Held: The appeal was allowed. The emphasis in section 78F is upon the actual polluter as the person who has caused or knowingly permitted the substances in question to be in, on or under the land; the term “appropriate person” cannot be deemed to include some other person. The appellant was not an “appropriate person”. It had not caused or knowingly permitted any substances to be in, on or under the land in question. Furthermore, since the transfer of liabilities under the 1986 Act, as with the earlier Acts, was expressly limited to liabilities existing “immediately before” the transfer date, it could not encompass liabilities that did not exist at that date, namely the liabilities arising under the 1995 Act amendment to the 1990 Act. Although the legislation introduced by the 1995 Act is retrospective, in that it creates a present liability for acts done in the past, it does not create a deemed past liability for those acts.
The following case is referred to in this report.
Pepper (Inspector of Taxes) v Hart [1993] AC 593; [1992] 3 WLR 1032; [1993] 1 All ER 42, HL
This was an appeal by the appellant, National Grid Gas plc, by the leapfrog procedure under the Administration of Justice Act 1969, against a decision of Forbes J refusing to quash a decision of the respondent, the Environment Agency, to serve a remediation notice.
Richard Gordon QC, Richard MacRory and Martin Chamberlain (instructed by Pinsent Masons) appeared for the appellant; Nigel Pleming QC, Stephen Tromans and Rory Dunlop (instructed by the legal department of the Environment Agency) represented the respondent.
Giving the first opinion, Lord Hoffmann said:
My lords,
[1] I have had the advantage of reading in draft the speech to be delivered by my noble and learned friend Lord Scott of Foscote and gratefully adopt his statement of the facts and issues.
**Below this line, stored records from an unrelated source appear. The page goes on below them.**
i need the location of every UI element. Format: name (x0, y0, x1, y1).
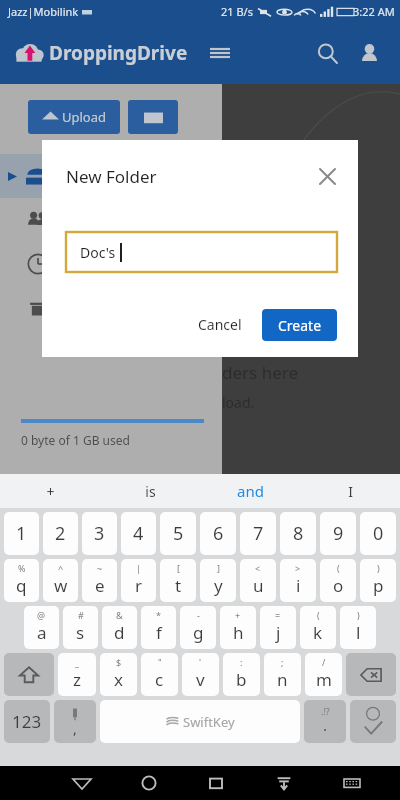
staticText: ; (281, 656, 284, 668)
staticText: Cancel (198, 315, 242, 334)
staticText: ( (337, 562, 340, 574)
staticText: | (136, 562, 141, 574)
button[interactable]: Recent (0, 242, 222, 286)
staticText: = (275, 609, 281, 621)
button[interactable]: > (280, 559, 316, 602)
staticText: 2 (55, 521, 66, 546)
staticText: Upload (62, 108, 107, 126)
button[interactable]: / (305, 653, 342, 696)
button[interactable]: ^ (43, 559, 78, 602)
button[interactable]: & (102, 606, 137, 649)
staticText: g (193, 621, 204, 644)
button[interactable]: % (4, 559, 39, 602)
button[interactable]: 3 (82, 512, 117, 555)
staticText: New Folder (66, 165, 157, 188)
button[interactable]: 123 (4, 700, 50, 743)
button[interactable]: * (141, 606, 176, 649)
button[interactable]: Shift (4, 653, 54, 696)
button[interactable]: [ (160, 559, 196, 602)
button[interactable]: Account (348, 32, 390, 74)
button[interactable]: Cancel (184, 307, 256, 342)
button[interactable]: = (260, 606, 296, 649)
staticText: 3:22 AM (353, 4, 395, 19)
button[interactable]: ] (200, 559, 236, 602)
staticText: e (95, 574, 105, 597)
button[interactable]: | (121, 559, 156, 602)
staticText: ) (357, 609, 360, 621)
staticText: ders here (222, 361, 298, 384)
button[interactable]: Voice input (54, 700, 96, 743)
button[interactable]: Recents (182, 766, 250, 800)
staticText: 0 (373, 521, 384, 546)
button[interactable]: Back (48, 766, 115, 800)
button[interactable]: Menu (202, 35, 238, 71)
button[interactable] (0, 154, 222, 198)
button[interactable]: New folder (128, 100, 178, 134)
button[interactable]: 5 (160, 512, 196, 555)
staticText: % (18, 562, 26, 574)
staticText: s (76, 621, 85, 644)
button[interactable]: Backspace (346, 653, 396, 696)
button[interactable]: 0 (360, 512, 396, 555)
button[interactable]: I (300, 474, 400, 508)
button[interactable]: + (0, 474, 100, 508)
button[interactable]: Create (262, 309, 337, 341)
button[interactable]: - (180, 606, 216, 649)
button[interactable]: ) (340, 606, 376, 649)
button[interactable]: Period (304, 700, 346, 743)
button[interactable]: is (100, 474, 200, 508)
button[interactable]: ( (300, 606, 336, 649)
staticText: _ (75, 656, 79, 668)
button[interactable]: 2 (43, 512, 78, 555)
button[interactable]: Space (100, 700, 300, 743)
button[interactable]: ~ (82, 559, 117, 602)
button[interactable]: ( (320, 559, 356, 602)
button[interactable]: Hide keyboard (250, 766, 318, 800)
staticText: 6 (213, 521, 224, 546)
staticText: 3 (94, 521, 105, 546)
staticText: t (175, 574, 182, 597)
button[interactable]: Keyboard (318, 766, 386, 800)
button[interactable]: _ (58, 653, 96, 696)
button[interactable]: 1 (4, 512, 39, 555)
button[interactable]: @ (24, 606, 59, 649)
button[interactable]: Close (308, 157, 346, 195)
staticText: 123 (12, 710, 42, 733)
button[interactable]: Trash (0, 286, 222, 330)
button[interactable]: 7 (240, 512, 276, 555)
button[interactable]: # (63, 606, 98, 649)
button[interactable]: " (141, 653, 178, 696)
button[interactable]: and (200, 474, 300, 508)
staticText: is (145, 482, 156, 501)
button[interactable]: Folder name (66, 232, 337, 272)
staticText: n (277, 668, 288, 691)
staticText: 7 (253, 521, 264, 546)
button[interactable]: Upload (28, 100, 120, 134)
button[interactable]: 8 (280, 512, 316, 555)
staticText: , (73, 719, 77, 738)
staticText: $ (116, 656, 122, 668)
staticText: [ (177, 562, 180, 574)
button[interactable]: + (220, 606, 256, 649)
staticText: k (313, 621, 323, 644)
staticText: + (235, 609, 241, 621)
button[interactable]: ' (182, 653, 219, 696)
button[interactable]: < (240, 559, 276, 602)
button[interactable]: Enter (350, 700, 396, 743)
button[interactable]: ; (264, 653, 301, 696)
staticText: + (46, 482, 55, 501)
button[interactable]: 4 (121, 512, 156, 555)
staticText: c (155, 668, 164, 691)
button[interactable]: Search (306, 32, 348, 74)
button[interactable]: Home (115, 766, 182, 800)
staticText: I (348, 482, 353, 501)
button[interactable]: : (223, 653, 260, 696)
staticText: y (214, 574, 223, 597)
staticText: 0 byte of 1 GB used (21, 432, 130, 448)
button[interactable]: ) (360, 559, 396, 602)
staticText: 1 (16, 521, 27, 546)
button[interactable]: Shared (0, 198, 222, 242)
button[interactable]: 6 (200, 512, 236, 555)
button[interactable]: $ (100, 653, 137, 696)
button[interactable]: 9 (320, 512, 356, 555)
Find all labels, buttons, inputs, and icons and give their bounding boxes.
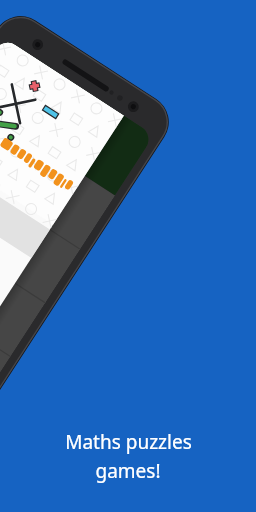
button[interactable]: Home <box>4 98 76 120</box>
staticText: Maths puzzles <box>65 429 192 455</box>
button[interactable]: Help <box>0 178 46 200</box>
staticText: games! <box>95 458 161 484</box>
button[interactable]: Feedback <box>0 142 62 164</box>
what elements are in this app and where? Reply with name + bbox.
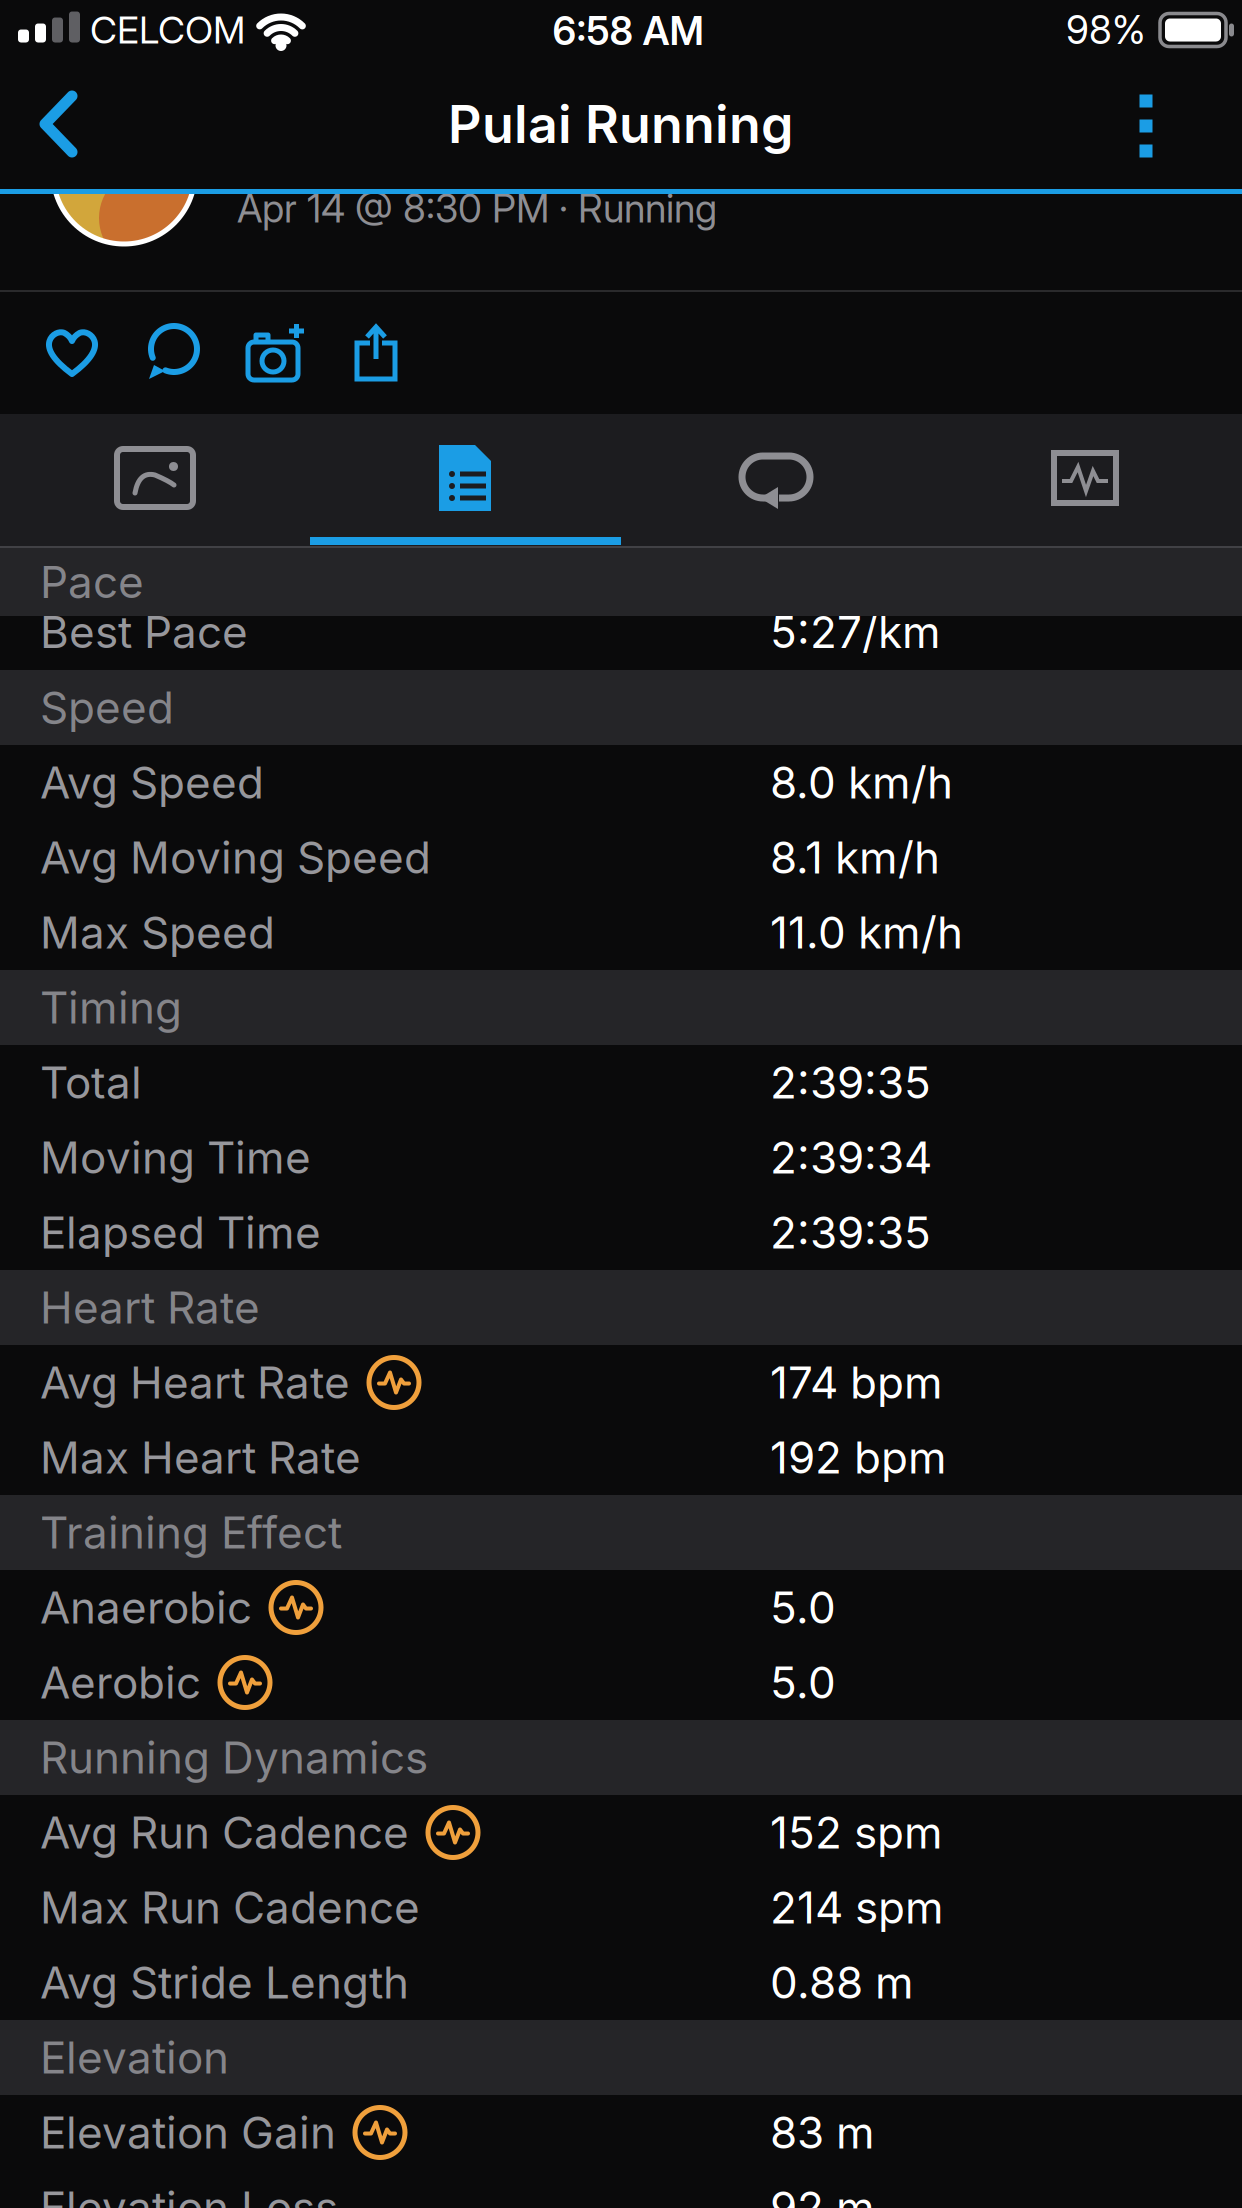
staticText: Max Run Cadence <box>40 1881 420 1934</box>
staticText: Max Speed <box>40 906 275 959</box>
staticText: 174 bpm <box>770 1356 943 1409</box>
staticText: 214 spm <box>770 1881 944 1934</box>
staticText: Timing <box>40 981 182 1034</box>
staticText: Running Dynamics <box>40 1731 428 1784</box>
staticText: Training Effect <box>40 1506 342 1559</box>
staticText: 5:27/km <box>770 605 941 659</box>
staticText: Elevation Loss <box>40 2181 338 2208</box>
staticText: Moving Time <box>40 1131 311 1184</box>
staticText: Avg Speed <box>40 756 264 809</box>
staticText: Aerobic <box>40 1656 201 1709</box>
staticText: 0.88 m <box>770 1956 914 2009</box>
staticText: 2:39:35 <box>770 1206 931 1259</box>
staticText: 83 m <box>770 2106 875 2159</box>
staticText: Elapsed Time <box>40 1206 321 1259</box>
staticText: Pace <box>40 555 144 609</box>
staticText: Speed <box>40 681 174 734</box>
staticText: 8.1 km/h <box>770 831 940 884</box>
staticText: 8.0 km/h <box>770 756 953 809</box>
staticText: Max Heart Rate <box>40 1431 361 1484</box>
staticText: 192 bpm <box>770 1431 947 1484</box>
staticText: Elevation <box>40 2031 229 2084</box>
staticText: Anaerobic <box>40 1581 252 1634</box>
staticText: Elevation Gain <box>40 2106 336 2159</box>
staticText: 98% <box>1066 7 1146 53</box>
staticText: Avg Moving Speed <box>40 831 431 884</box>
staticText: 2:39:34 <box>770 1131 932 1184</box>
staticText: Total <box>40 1056 142 1109</box>
staticText: 2:39:35 <box>770 1056 931 1109</box>
staticText: 5.0 <box>770 1656 836 1709</box>
staticText: Pulai Running <box>448 92 794 155</box>
staticText: Avg Run Cadence <box>40 1806 409 1859</box>
staticText: 6:58 AM <box>552 8 704 54</box>
staticText: Apr 14 @ 8:30 PM · Running <box>237 185 717 232</box>
staticText: 92 m <box>770 2181 875 2208</box>
staticText: Best Pace <box>40 605 248 659</box>
staticText: Avg Stride Length <box>40 1956 409 2009</box>
staticText: CELCOM <box>90 7 245 53</box>
staticText: Heart Rate <box>40 1281 260 1334</box>
staticText: 11.0 km/h <box>770 906 963 959</box>
staticText: Avg Heart Rate <box>40 1356 350 1409</box>
staticText: 5.0 <box>770 1581 836 1634</box>
staticText: 152 spm <box>770 1806 943 1859</box>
[2] The Environment Agency puts its case in two ways. First, it says that National Grid Gas plc (National Grid) is an appropriate person against whom a remediation notice may be served under section 78E of the Environmental Protection Act 1990 (the 1990 Act). Section 78F(2) defines an appropriate person as one who “caused or knowingly permitted the substances by reason of which the contaminated land in question is such land to be in, on or under that land”. However, National Grid did not cause or knowingly permit any substances to be in, on or under the land. That was done by the East Midlands Gas Board (EMGB) or its predecessor gas undertakers many years before National Grid came into existence. There is nothing in the Act to say that an appropriate person should be deemed to include some other person or that defines who that other person should be. National Grid is plainly not an appropriate person within the meaning of the 1990 Act.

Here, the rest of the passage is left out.